Introduction
In this course we introduce biosemiotics as a field of research that develops models of life processes focusing on their informational aspects. Peirce’s general concept of semiosis can be used to analyze such processes, and provide a powerful basis for understanding the emergence of meaning in living systems, by contributing to the construction of a theory of biological information. Peirce’s theory of sign action is introduced, and the relation between ‘information processing’ and sign processes is discussed, in fact, a semiotic definition of information is introduced. Three biosemiotic models of informational processes, at the behavioral and molecular levels, are developed, first, a model of genetic information processing in protein synthesis; second, a model of signal transduction in B-cell activation in the immune system; and, finally, a model of symbolic non-human primate communication. We also address some perspectives for the development of applied semiotic research in fields such as Artificial life, cognitive ethology, cognitive robotics, theoretical biology, and education.
Lectures
- Theoretical semiotics ()In this lecture, we introduce theoretical notions one must consider to face the main problems on modeling biological information processes.
- Multi-level model of emergent semiosis (I) ()In this lecture, we will summarize a systematic analysis of the variety of emergence theories and concepts developed by Stephan (1998,1999). This will lead us to pose fundamental questions that have to be answered (Lecture 3) in order to ascribe a precise meaning to the term “emergence” in the context of an analysis of biological semiosis.
- Multi-level model of emergent semiosis (II) ()In this lecture, we propose that the emergence of semiosis of different kinds can be understood as resulting from fundamental interactions in a triadically-organized hierarchical process. To grasp these interactions, we develop a model grounded on Stanley Salthe’s hierarchical structuralism.
- Semiotic systems ()In this lecture we introduce James Fetzer’s notion of semiotic system and explore biological examples of his conception.
- Biological applications ()In this lecture, we introduce the Peircean notion of information and then applied this model to studies about the genetic information system.

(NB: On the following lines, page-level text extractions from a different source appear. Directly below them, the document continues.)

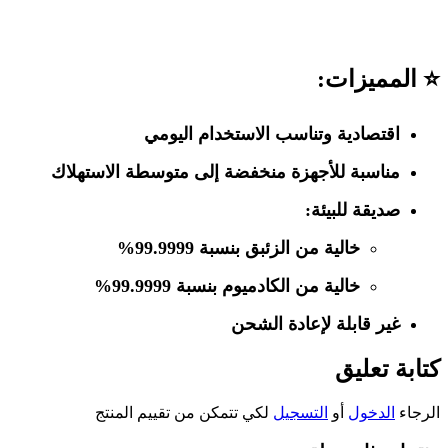
⭐ المميزات:
اقتصادية وتناسب الاستخدام اليومي
مناسبة للأجهزة منخفضة إلى متوسطة الاستهلاك
صديقة للبيئة:
خالية من الزئبق بنسبة 99.9999%
خالية من الكادميوم بنسبة 99.9999%
غير قابلة لإعادة الشحن
كتابة تعليق
الرجاء
الدخول
أو
التسجيل
لكي تتمكن من تقييم المنتج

- Semiotic processes in the immune system ()In this lecture, we discuss functional and semiotic models of signaling pathways, focusing particularly on signal transduction in B-cell activation as a case study.
- Non-human primate communication ()In this lecture we approach ‘the meaning of alarm calls in vervet monkeys’ according to our model of biosemiotic processes.

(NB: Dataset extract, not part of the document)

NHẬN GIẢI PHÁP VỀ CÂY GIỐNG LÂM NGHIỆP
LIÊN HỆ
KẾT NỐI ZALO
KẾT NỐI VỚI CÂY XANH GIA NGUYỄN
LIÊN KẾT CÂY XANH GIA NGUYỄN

- Perspectives for Applied Semiotics in Artificial Life Research ()In this lecture, a biologically inspired semiotic model is proposed in synthetic biology. In the first part of this lecture we investigate theoretical constraints about the feasibility of simulated semiosis. These constraints, which are basic requirements for the simulation of semiosis, refer to the synthesis of irreducible triadic relations (Sign – Object – Interpretant). We examine the organization of the triad S-O-I, that is, the relative position of its elements and how they relate to each other by determinative relations, and we suggest a meta-algorithm. At the second part we begin with a description of a general approach for conducting experiments with artificial creatures within a synthetic ethological context. Next, we describe how this approach was used to build a computational experiment regarding the emergence of self-organized symbols. Our experiment simulated a community of artificial creatures undergoing complex intra and inter-specific interactions in which meaning evolved over time, from a tabula rasa repertoire of random alarm-calls to a specific set of optimal referential alarm-calls. To design different kinds of creatures as well as innanimate elements of the environment, we applied theoretical constraints from the Peircean philosophy of sign and empirical constraints from neuroethology. Behaviors such as navigation, search, predation, evasion and cooperation were modeled as communication processes evolving within and across artificial brains of different kinds of creatures. Our results suggest that the constraints chosen were both necessary and sufficient to produce symbolic communication.